What you should do: Repeat the records below exactly. Omit the pictures.

(Saved data entries)

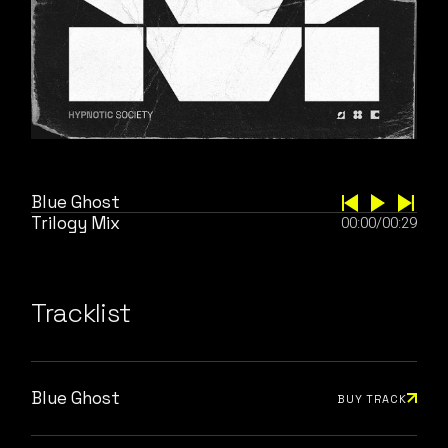
Blue Ghost
Trilogy Mix
00:00
/
00:29
Tracklist
Blue Ghost
BUY TRACK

Answer below:
Blue Ghost
Trilogy Mix
00:00
/
00:29
Tracklist
Blue Ghost
BUY TRACK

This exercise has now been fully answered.